4. Combine pasta, pesto, water, chicken and green beans in a large bowl and stir to combine
5. Finish with shaved Parmesan cheese and pepper
Soba noodle salad
200 grams Japanese soba noodles
1/4 cup rice vinegar
2 Tablespoon low-sodium soy sauce (try Kikkoman tamari)
2 teaspoon peeled, minced fresh ginger
1 Tablespoon Chinese sesame oil
1 medium cucumber, sliced
1 medium carrot, shredded
4 green spring onions, sliced
1 Tablespoon toasted white sesame seeds
1. Cook soba noodles according to package directions. Drain and rinse under cool water.
2. Meanwhile, whisk together vinegar, soy sauce, ginger and sesame oil to form a sauce.
3. In a large bowl, add noodles, cucumber, carrot and sauce, stirring to coat.
4. Sprinkle green onions and sesame seeds on top
Brown rice, feta & prawn salad
4 cups cooked brown rice
500 grams prawns, cooked
1 cup fresh firm tomatoes, diced
1/4 cup chopped basil
1 Tablespoon virgin olive or coconut oil
1 Tablespoon lemon juice
lemon zest
Salt and pepper to taste
ΒΌ cup feta cheese, crumbled
1. Prepare rice and prawns
2. Combine with tomatoes, cheese, basil, olive oil and lemon juice in a large bowl and stir to combine.

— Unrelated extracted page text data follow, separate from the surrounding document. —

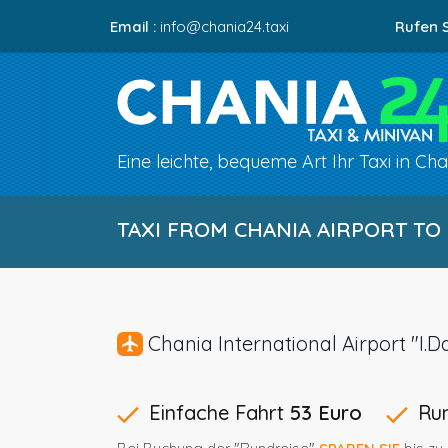
Email :
info@chania24.taxi
Rufen S
Eine leichte, bequeme Art Ihr Taxi in Ch
TAXI FROM CHANIA AIRPORT T
Chania International Airport "
Einfache Fahrt
53 Euro
Ru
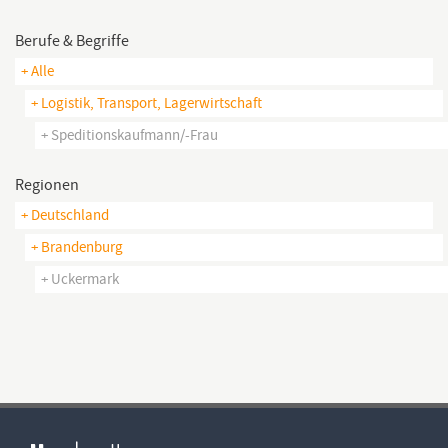
Berufe & Begriffe
+ Alle
+ Logistik, Transport, Lagerwirtschaft
+ Speditionskaufmann/-Frau
Regionen
+ Deutschland
+ Brandenburg
+ Uckermark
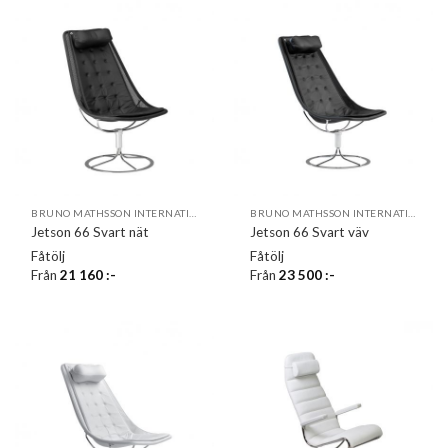
BRUNO MATHSSON INTERNATIONAL
BRUNO MATHSSON INTERNATIONAL
Jetson 66 Svart nät
Jetson 66 Svart väv
Fåtölj
Fåtölj
Från
21 160
:-
Från
23 500
:-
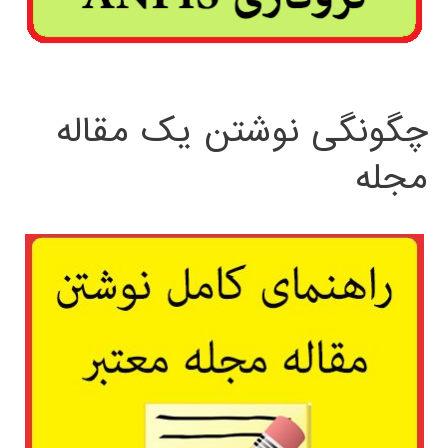
چگونگی نوشتن یک مقاله
مجله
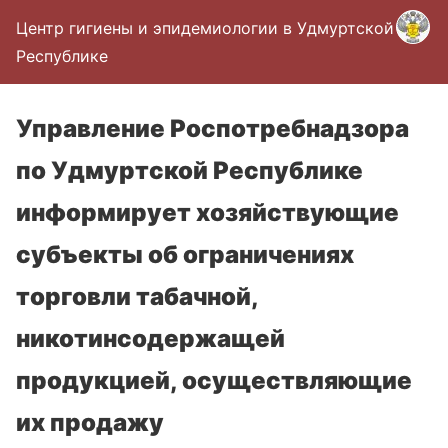
Центр гигиены и эпидемиологии в Удмуртской
Республике
Управление Роспотребнадзора
по Удмуртской Республике
информирует хозяйствующие
субъекты об ограничениях
торговли табачной,
никотинсодержащей
продукцией, осуществляющие
их продажу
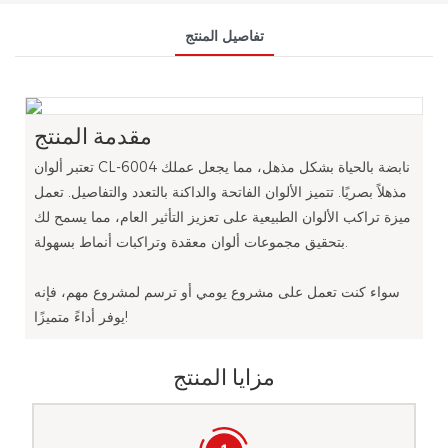
تفاصيل المنتج
مقدمة المنتج
تعتبر ألوان CL-6004 نابضة بالحياة بشكل مذهل، مما يجعل عملك
مذهلاً بصريًا. تتميز الألوان الفاتحة والداكنة بالتعدد والتفاصيل. تعمل
ميزة تراكب الألوان الطبيعية على تعزيز التأثير العام، مما يسمح لك
بتحقيق مجموعات ألوان معقدة وتراكبات أنماط بسهولة.
سواء كنت تعمل على مشروع يومي أو ترسم لمشروع مهم، فإنه
يوفر أداءً متميزًا!
مزايا المنتج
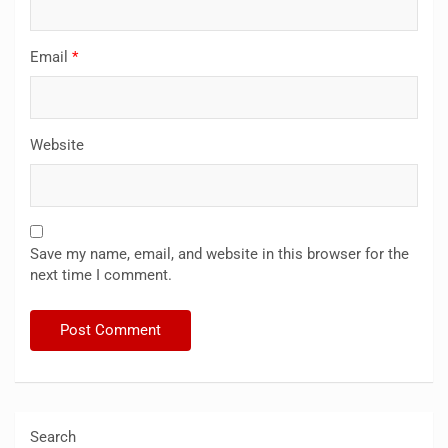
Email
*
Website
Save my name, email, and website in this browser for the
next time I comment.
Search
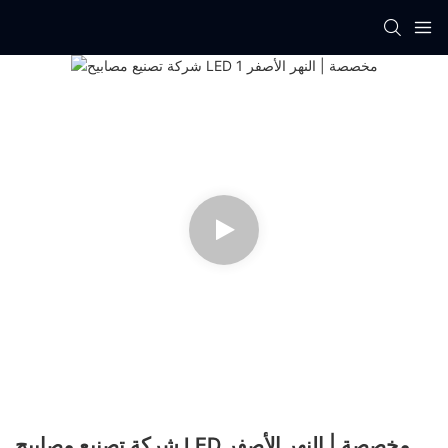
شركة تصنيع مصابيح LED مخصصة | النهر الأصفر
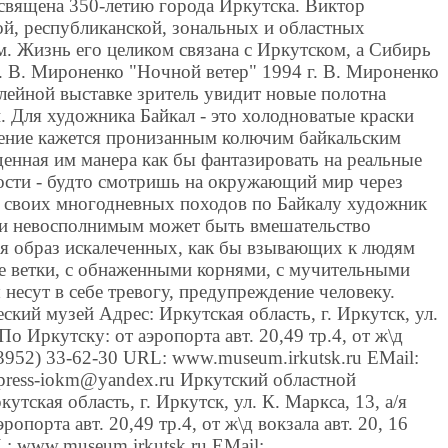
священа 350-летию города Иркутска. Виктор
й, республиканской, зональных и областных
м. Жизнь его целиком связана с Иркутском, а Сибирь
а. В. Мироненко "Ночной ветер" 1994 г. В. Мироненко
лейной выставке зритель увидит новые полотна
й. Для художника Байкал - это холодноватые краски
жение кажется пронизанным колючим байкальским
йденная им манера как бы фантазировать на реальные
ости - будто смотришь на окружающий мир через
я своих многодневных походов по Байкалу художник
 и невосполнимым может быть вмешательство
ся образ искалеченных, как бы взывающих к людям
е ветки, с обнаженными корнями, с мучительными
 несут в себе тревогу, предупреждение человеку.
ский музей Адрес: Иркутская область, г. Иркутск, ул.
По Иркутску: от аэропорта авт. 20,49 тр.4, от ж\д
(3952) 33-62-30 URL: www.museum.irkutsk.ru EMail:
 press-iokm@yandex.ru Иркутский областной
утская область, г. Иркутск, ул. К. Маркса, 13, а/я
опорта авт. 20,49 тр.4, от ж\д вокзала авт. 20, 16
: www.museum.irkutsk.ru EMail:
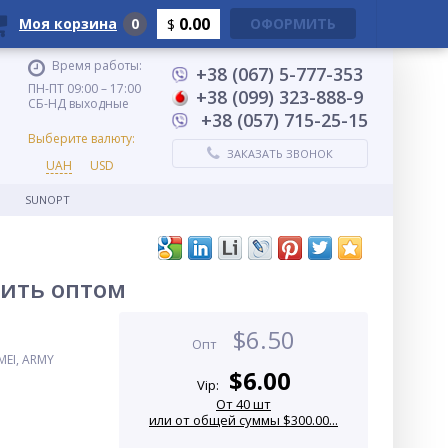
0.00
Моя корзина
0
ОФОРМИТЬ
$
Время работы:
+38 (067) 5-777-353
ПН-ПТ 09:00 – 17:00
+38 (099) 323-888-9
СБ-НД выходные
+38 (057) 715-25-15
Выберите валюту:
ЗАКАЗАТЬ ЗВОНОК
UAH
USD
SUNOPT
пить оптом
$
6.50
Опт
MEI, ARMY
$
6.00
Vip:
От 40 шт
или от общей суммы $300.00...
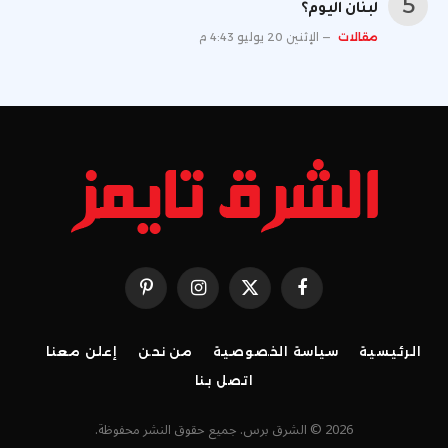
لبنان اليوم؟
مقالات
الإثنين 20 يوليو 4:43 م
فيسبوك
X
الانستغرام
بينتيريست
(Twitter)
الرئيسية
سياسة الخصوصية
من نحن
إعلن معنا
اتصل بنا
2026 © الشرق برس. جميع حقوق النشر محفوظة.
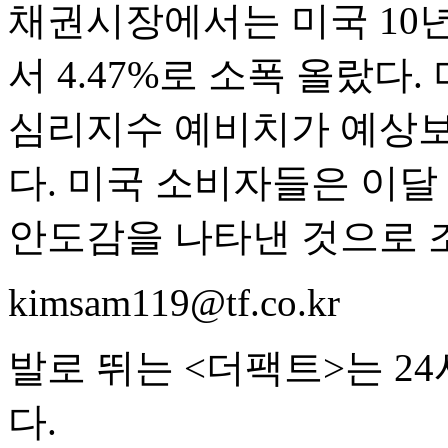
채권시장에서는 미국 10년
서 4.47%로 소폭 올랐
심리지수 예비치가 예상보
다. 미국 소비자들은 이달
안도감을 나타낸 것으로 
kimsam119@tf.co.kr
발로 뛰는 <더팩트>는 2
다.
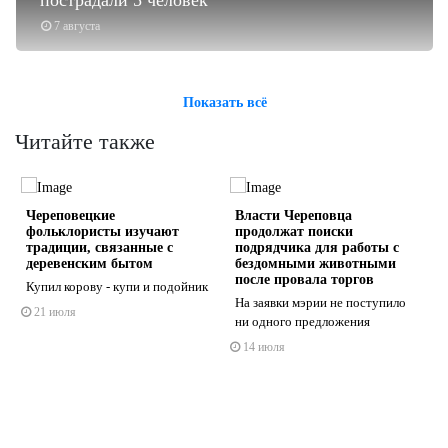
пострадали 5 человек
7 августа
Показать всё
Читайте также
Череповецкие
Власти Череповца
фольклористы изучают
продолжат поиски
традиции, связанные с
подрядчика для работы с
деревенским бытом
бездомными животными
после провала торгов
Купил корову - купи и подойник
На заявки мэрии не поступило
s
ne
21 июля
ни одного предложения
14 июля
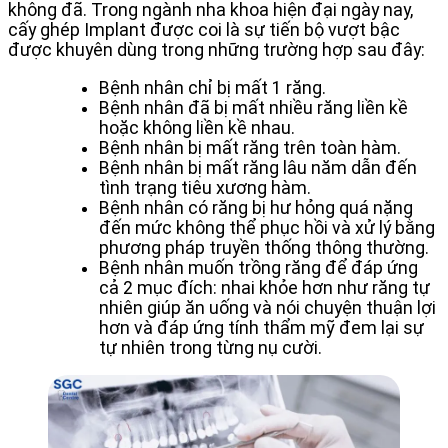
không đã. Trong ngành nha khoa hiện đại ngày nay,
cấy ghép Implant được coi là sự tiến bộ vượt bậc
được khuyên dùng trong những trường hợp sau đây:
Bệnh nhân chỉ bị mất 1 răng.
Bệnh nhân đã bị mất nhiều răng liền kề
hoặc không liền kề nhau.
Bệnh nhân bị mất răng trên toàn hàm.
Bệnh nhân bị mất răng lâu năm dẫn đến
tình trạng tiêu xương hàm.
Bệnh nhân có răng bị hư hỏng quá nặng
đến mức không thể phục hồi và xử lý bằng
phương pháp truyền thống thông thường.
Bệnh nhân muốn trồng răng để đáp ứng
cả 2 mục đích: nhai khỏe hơn như răng tự
nhiên giúp ăn uống và nói chuyện thuận lợi
hơn và đáp ứng tính thẩm mỹ đem lại sự
tự nhiên trong từng nụ cười.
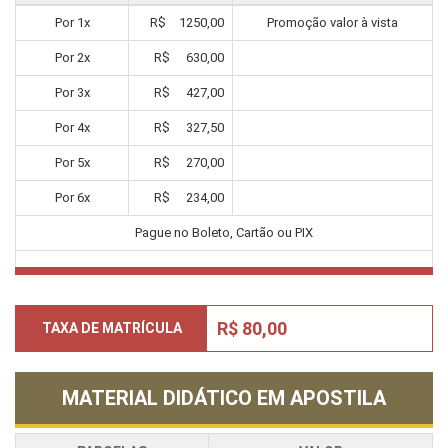
Por
1
x
R$
1250,00
Promoção valor à vista
Por
2
x
R$
630,00
Por
3
x
R$
427,00
Por
4
x
R$
327,50
Por
5
x
R$
270,00
Por
6
x
R$
234,00
Pague no Boleto, Cartão ou PIX
R$ 80,00
TAXA DE MATRÍCULA
MATERIAL DIDÁTICO EM APOSTILA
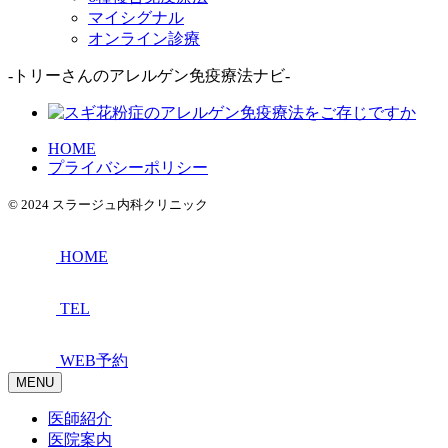
マイシグナル
オンライン診療
-トリーさんのアレルゲン免疫療法ナビ-
HOME
プライバシーポリシー
© 2024 スラージュ内科クリニック
HOME
TEL
WEB予約
MENU
医師紹介
医院案内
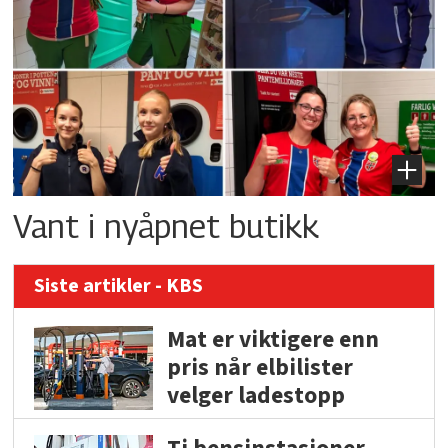
Vant i nyåpnet butikk
Siste artikler - KBS
Mat er viktigere enn
pris når elbilister
velger ladestopp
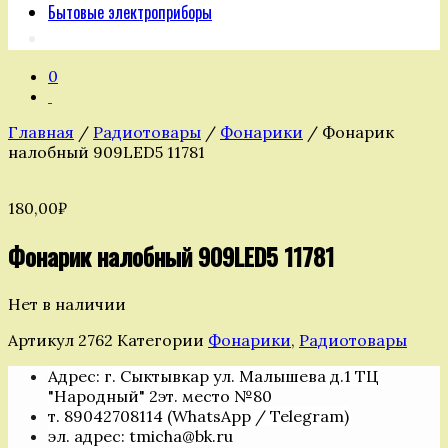
Бытовые электроприборы
0
Главная
/
Радиотовары
/
Фонарики
/ Фонарик
налобный 909LED5 11781
180,00
₽
Фонарик налобный 909LED5 11781
Нет в наличии
Артикул
2762
Категории
Фонарики
,
Радиотовары
Адрес: г. Сыктывкар ул. Малышева д.1 ТЦ
"Народный" 2эт. место №80
т. 89042708114 (WhatsApp / Telegram)
эл. адрес: tmicha@bk.ru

3. Season with salt and pepper to taste.
Asian beef noodles
200 gams rice, soba or udon thick noodles
200 grams lean beef steak, cut into thin strips
150 grams French or long beans, ends trimmed
1/2 cup teriyaki stir-fry sauce
Virgin olive or coconut oil
1. Prepare rice noodles according to package directions. Drain.
2. Coat a nonstick wok or saute pan with a touch of oil. Saute steak 5-8 minutes over medium heat, until just cooked, seasoning with salt and pepper. Remove from pan.
3. Saute beans 3-5 minutes, or until slightly brown on the edges; they should still be crunchy.
4. Add steak, noodles and teriyaki sauce to pan and cook another minute to heat through.